*INSTRUCTIONS TO FOLLOW:* Copy out the lines of the records below, and only those lines, from the one with "video yang bisa Anda lihat untuk mendapatkan" through the one with "キャラクターグッズの「MD職」 完全週休2日制 転勤なし", exactly as they appear.

*Collected data:*

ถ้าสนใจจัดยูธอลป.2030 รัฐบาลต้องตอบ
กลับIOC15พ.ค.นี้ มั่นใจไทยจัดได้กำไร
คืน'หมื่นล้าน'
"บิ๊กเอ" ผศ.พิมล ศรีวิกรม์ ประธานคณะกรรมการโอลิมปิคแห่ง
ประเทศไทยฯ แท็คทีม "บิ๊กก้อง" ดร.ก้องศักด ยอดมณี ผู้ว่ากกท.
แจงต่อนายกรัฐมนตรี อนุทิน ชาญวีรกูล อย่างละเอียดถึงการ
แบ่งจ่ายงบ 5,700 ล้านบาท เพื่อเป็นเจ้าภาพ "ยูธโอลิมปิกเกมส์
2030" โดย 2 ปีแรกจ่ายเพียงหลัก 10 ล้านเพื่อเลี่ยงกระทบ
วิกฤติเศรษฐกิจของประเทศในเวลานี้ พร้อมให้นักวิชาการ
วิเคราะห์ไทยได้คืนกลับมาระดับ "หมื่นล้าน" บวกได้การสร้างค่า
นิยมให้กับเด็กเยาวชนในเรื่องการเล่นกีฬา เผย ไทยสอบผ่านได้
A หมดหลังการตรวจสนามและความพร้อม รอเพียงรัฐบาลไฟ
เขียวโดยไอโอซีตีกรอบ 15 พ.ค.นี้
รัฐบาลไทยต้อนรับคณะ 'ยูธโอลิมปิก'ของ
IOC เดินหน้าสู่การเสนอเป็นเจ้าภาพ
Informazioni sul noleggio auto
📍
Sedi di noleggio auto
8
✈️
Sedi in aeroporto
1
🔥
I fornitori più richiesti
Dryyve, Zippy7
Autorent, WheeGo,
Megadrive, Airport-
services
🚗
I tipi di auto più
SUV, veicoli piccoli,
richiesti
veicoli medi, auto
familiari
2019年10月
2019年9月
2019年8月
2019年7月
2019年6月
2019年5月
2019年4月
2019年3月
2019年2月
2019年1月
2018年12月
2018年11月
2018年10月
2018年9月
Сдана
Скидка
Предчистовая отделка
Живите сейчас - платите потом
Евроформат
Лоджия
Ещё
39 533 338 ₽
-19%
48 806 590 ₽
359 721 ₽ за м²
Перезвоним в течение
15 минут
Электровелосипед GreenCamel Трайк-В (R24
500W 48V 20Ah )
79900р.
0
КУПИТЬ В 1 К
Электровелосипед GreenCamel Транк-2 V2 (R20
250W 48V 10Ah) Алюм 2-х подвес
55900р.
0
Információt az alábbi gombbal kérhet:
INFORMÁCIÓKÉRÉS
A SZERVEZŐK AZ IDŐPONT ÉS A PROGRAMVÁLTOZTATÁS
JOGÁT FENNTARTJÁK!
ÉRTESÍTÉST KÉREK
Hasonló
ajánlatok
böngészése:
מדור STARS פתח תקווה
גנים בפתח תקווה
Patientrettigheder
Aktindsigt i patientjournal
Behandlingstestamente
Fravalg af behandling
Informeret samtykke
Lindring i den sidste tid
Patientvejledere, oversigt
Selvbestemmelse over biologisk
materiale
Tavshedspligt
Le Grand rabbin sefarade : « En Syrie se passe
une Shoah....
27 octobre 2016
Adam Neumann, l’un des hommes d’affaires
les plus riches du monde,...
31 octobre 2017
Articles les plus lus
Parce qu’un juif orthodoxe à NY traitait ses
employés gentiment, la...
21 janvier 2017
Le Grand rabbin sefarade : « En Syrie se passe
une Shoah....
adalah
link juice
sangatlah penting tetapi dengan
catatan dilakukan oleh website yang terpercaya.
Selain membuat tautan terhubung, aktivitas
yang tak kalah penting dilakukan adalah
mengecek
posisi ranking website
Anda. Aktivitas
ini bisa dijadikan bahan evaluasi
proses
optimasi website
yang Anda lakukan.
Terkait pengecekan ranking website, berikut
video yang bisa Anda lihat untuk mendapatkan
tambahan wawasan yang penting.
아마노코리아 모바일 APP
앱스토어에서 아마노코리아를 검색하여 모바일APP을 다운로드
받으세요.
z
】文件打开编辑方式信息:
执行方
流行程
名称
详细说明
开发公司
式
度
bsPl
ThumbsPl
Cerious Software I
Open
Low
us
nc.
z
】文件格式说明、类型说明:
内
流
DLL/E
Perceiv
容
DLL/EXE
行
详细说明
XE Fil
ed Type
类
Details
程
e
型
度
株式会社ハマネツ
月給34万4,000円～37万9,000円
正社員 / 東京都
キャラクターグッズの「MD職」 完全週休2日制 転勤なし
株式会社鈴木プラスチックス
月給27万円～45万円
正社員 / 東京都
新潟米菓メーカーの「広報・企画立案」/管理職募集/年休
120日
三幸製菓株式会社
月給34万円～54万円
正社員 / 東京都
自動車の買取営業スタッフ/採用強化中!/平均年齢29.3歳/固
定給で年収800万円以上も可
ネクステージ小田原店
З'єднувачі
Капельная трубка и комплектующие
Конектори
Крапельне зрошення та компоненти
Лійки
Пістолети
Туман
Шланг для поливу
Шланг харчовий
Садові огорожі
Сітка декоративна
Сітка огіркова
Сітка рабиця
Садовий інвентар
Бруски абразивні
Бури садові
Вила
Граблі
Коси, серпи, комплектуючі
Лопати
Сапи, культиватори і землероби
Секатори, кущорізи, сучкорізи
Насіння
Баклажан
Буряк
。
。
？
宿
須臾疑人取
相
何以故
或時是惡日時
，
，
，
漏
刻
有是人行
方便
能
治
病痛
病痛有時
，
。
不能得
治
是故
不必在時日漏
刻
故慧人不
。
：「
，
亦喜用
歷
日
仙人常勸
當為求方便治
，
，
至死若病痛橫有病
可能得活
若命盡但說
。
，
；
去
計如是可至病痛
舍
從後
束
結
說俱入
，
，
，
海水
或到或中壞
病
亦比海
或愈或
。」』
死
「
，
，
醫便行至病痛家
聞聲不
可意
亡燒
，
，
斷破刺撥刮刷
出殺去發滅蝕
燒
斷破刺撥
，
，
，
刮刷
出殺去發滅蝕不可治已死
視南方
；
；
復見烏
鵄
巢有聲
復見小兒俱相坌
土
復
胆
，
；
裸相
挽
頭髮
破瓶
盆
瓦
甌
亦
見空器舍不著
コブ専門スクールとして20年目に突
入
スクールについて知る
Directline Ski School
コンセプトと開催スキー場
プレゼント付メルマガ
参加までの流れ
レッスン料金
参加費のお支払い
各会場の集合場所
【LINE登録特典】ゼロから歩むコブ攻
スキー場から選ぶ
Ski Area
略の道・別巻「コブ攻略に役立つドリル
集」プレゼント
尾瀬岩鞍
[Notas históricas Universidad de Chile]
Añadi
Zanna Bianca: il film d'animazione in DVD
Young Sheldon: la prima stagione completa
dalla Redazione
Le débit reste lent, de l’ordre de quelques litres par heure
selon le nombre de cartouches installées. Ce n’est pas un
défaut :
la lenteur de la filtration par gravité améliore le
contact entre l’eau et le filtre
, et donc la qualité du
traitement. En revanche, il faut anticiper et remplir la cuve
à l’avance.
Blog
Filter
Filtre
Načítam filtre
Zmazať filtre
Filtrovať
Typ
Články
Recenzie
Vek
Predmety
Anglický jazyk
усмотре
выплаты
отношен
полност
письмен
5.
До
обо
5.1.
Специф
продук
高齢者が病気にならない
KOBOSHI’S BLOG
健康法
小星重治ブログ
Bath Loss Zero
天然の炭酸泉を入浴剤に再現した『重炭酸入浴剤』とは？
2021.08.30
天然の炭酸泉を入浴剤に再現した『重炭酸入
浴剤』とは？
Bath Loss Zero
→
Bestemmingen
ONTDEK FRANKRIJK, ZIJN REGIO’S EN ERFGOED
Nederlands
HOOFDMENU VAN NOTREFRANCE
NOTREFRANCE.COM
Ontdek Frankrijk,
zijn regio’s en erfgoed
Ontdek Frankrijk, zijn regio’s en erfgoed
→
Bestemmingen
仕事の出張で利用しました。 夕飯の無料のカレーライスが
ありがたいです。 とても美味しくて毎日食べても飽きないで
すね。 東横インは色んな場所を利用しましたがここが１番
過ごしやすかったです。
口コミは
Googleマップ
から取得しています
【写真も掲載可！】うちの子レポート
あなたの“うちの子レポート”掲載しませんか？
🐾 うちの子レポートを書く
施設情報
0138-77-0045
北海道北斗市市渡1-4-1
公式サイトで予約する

*COMPLETED TASK:*
video yang bisa Anda lihat untuk mendapatkan
tambahan wawasan yang penting.
아마노코리아 모바일 APP
앱스토어에서 아마노코리아를 검색하여 모바일APP을 다운로드
받으세요.
z
】文件打开编辑方式信息:
执行方
流行程
名称
详细说明
开发公司
式
度
bsPl
ThumbsPl
Cerious Software I
Open
Low
us
nc.
z
】文件格式说明、类型说明:
内
流
DLL/E
Perceiv
容
DLL/EXE
行
详细说明
XE Fil
ed Type
类
Details
程
e
型
度
株式会社ハマネツ
月給34万4,000円～37万9,000円
正社員 / 東京都
キャラクターグッズの「MD職」 完全週休2日制 転勤なし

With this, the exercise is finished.